Eckhart: Vom Auge, in dem ich Gott sehe

Um noch einmal auf Meister Eckhart zurückzukommen, von dem ich bereits bei Vivekananda einen Satz zitiert hatte. Der nachfolgende Gedanke von ihm, den ich sehr eindringlich finde, kann Trennung aufheben:

Das Auge, in dem ich Gott sehe,
das ist dasselbe Auge,
darin mich Gott sieht.
Gottes Auge,
das ist ein Auge
und ein Sehen
und ein Erkennen
und ein Lieben.

Meister Eckhart (1260-1327)

04 September 2005

Wirkung und Wirklichkeit

"Religion ist eine Frage des Tuns, nicht des Redens", sagt Swami Vivekananda (1863 - 1902). "Wir müssen unsere eigene Seele analysieren und herausfinden, was sie ist.

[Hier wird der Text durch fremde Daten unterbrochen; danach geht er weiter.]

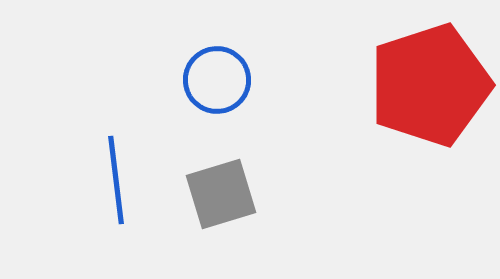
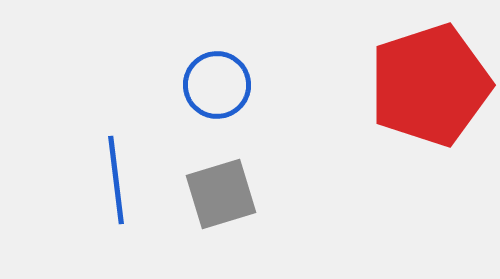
blue circle: moved 5 px down
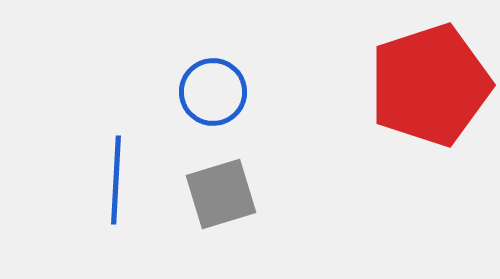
blue circle: moved 4 px left, 7 px down
blue line: rotated 10 degrees clockwise
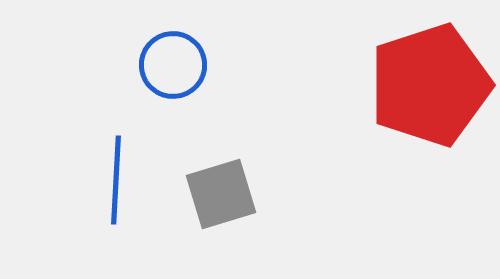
blue circle: moved 40 px left, 27 px up
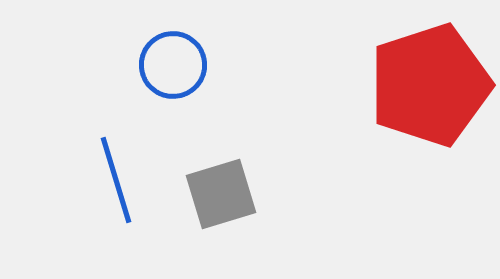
blue line: rotated 20 degrees counterclockwise
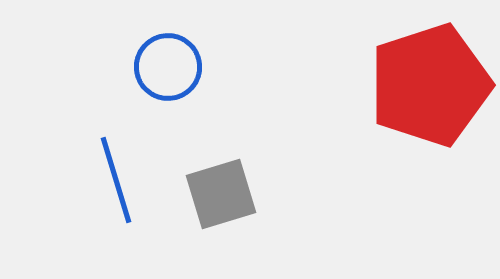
blue circle: moved 5 px left, 2 px down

Das müssen wir verstehen und dann verwirklichen, was wir verstanden haben." Schon früher haben Mystiker dies so oder ähnlich gesagt, wie Meister Eckhart zum Beispiel. Er schrieb: "Nimm dich selber wahr und bleib bei dir".

03 September 2005

Exkurs zu Spams

In kürzester Zeit erschienen nach dem letzten Post einige automatisierte Spams als Kommentare, die ich gelöscht habe, da sowas auf dieser Seite nichts zu suchen hat. Ich danke für das Verständnis.

Für zukünftige Posts nutze ich die Möglichkeit, automatische Postings auszufiltern. Das heißt konkret:
Wer jetzt einen Kommentar (anonym oder nicht anonym) posten will, muss lediglich ein paar Zeichen manuell eingeben.

So werden Spammer hoffentlich draußen bleiben.

Vergessenes Denken

Franz von Assisi (1181 - 1226) wird ein Gebet zugeschrieben, das in seiner Radikalität von Liebe noch heute gilt.

O Herr, mach mich zu einem Werkzeug Deines Friedens,
dass ich Liebe übe, wo man sich hasst,
dass ich verzeihe, wo man sich beleidigt,
dass ich verbinde, da wo Streit ist,
dass ich die Wahrheit sage, wo Irrtum herrscht,
dass ich Glauben bringe, wo Zweifel drückt,
dass ich die Hoffnung wecke, wo Verzweiflung quält,
dass ich dein Licht anzünde, wo die Finsternis regiert,
dass ich Freude mache, wo der Kummer wohnt.

O Herr, lass du mich trachten,
nicht, dass ich getröstet werde, sondern dass ich andere tröste,
nicht, dass ich verstanden werde, sondern dass ich andere verstehe,
nicht, dass ich geliebt werde, sondern dass ich andere liebe.

Denn wer da hingibt, der empfängt,
wer sich selbst vergisst, der findet,
wer verzeiht, dem wird verziehen,
und wer da stirbt, der erwacht zum ewigen Leben.

Editorial

Sinn: eigentlich soll es heißen, dass jemand eine Fährte sucht.
Mit allen Sinnen: Hören, Riechen, Schmecken, Sehen, Tasten.

Das gilt es immer wieder neu zu deuten, zu fragen: was heißt das JETZT?

Dazu will dieser Blog einen Beitrag leisten.